LIGO shot to fame earlier this year after its scientists proved the gravitational waves theory of Einstein.
In February this year, scientists observed ripples in the fabric of space-time called gravitational waves, arriving at the earth from a cataclysmic event in the distant universe.
"This confirms a major prediction of Albert Einstein's 1915 general theory of relativity and opens an unprecedented new window onto the cosmos," the LIGO website states.
Gravitational waves carry information about their dramatic origins and about the nature of gravity that cannot otherwise be obtained.
Physicists have concluded that the detected gravitational waves were produced during the final fraction of a second of the merger of two black holes to produce a single, more massive spinning black hole.
This collision of two black holes had been predicted but never observed.
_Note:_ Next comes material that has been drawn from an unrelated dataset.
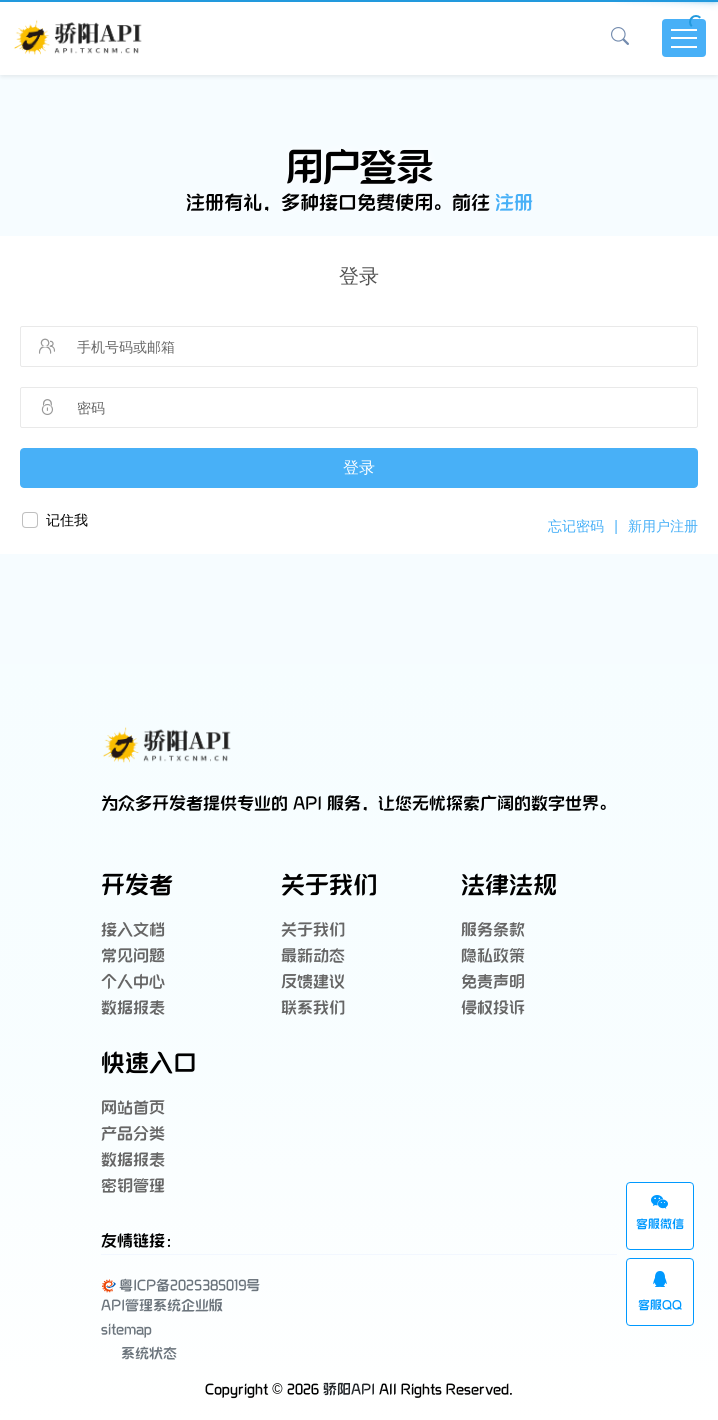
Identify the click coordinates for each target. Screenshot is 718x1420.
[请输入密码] (347, 408)
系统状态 (139, 1353)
"Historic detection of gravitational waves opens up new frontier for understanding of universe," an excited Prime Minister Modi stated on February 11 following the announcement.
"Hope to move forward to make even bigger contribution with an advanced gravitational wave detector in the country," he added.
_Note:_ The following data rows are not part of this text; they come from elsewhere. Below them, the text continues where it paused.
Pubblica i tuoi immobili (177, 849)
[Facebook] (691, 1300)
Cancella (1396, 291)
"What was significant about this project was that now India has agreed to be a part of this project," Swarup said in the briefing here on Thursday.
"The possibility is likely to be central to this project partly on account of geography favouring us."
The Indian cabinet has approved Rs. 12,000 crores for the project.
The spokesman said that NSF's Francis Cordova said that India would become central to the LIGO project.
"The prime minister of course not only looks at the LIGO project as a very great example of India-US scientific collaboration but also as a project which has the potential of generating curiosity among a lot of very young minds and of creating a whole new generation of young scientists who will get enthused through the remarkable breakthroughs in science," Swarup said.
Along with meeting the scientists behind the breakthrough of the gravitational waves theory, Modi also interacted with Indian-origin scientists associated with it.
Prime Minister Modi arrived in Washington on the second leg of his three-nation tour on Wednesday night from Brussels where he attended the 13th India-European Union (EU) Summit and held a bilateral meeting with Belgian Prime Minister Charles Michel.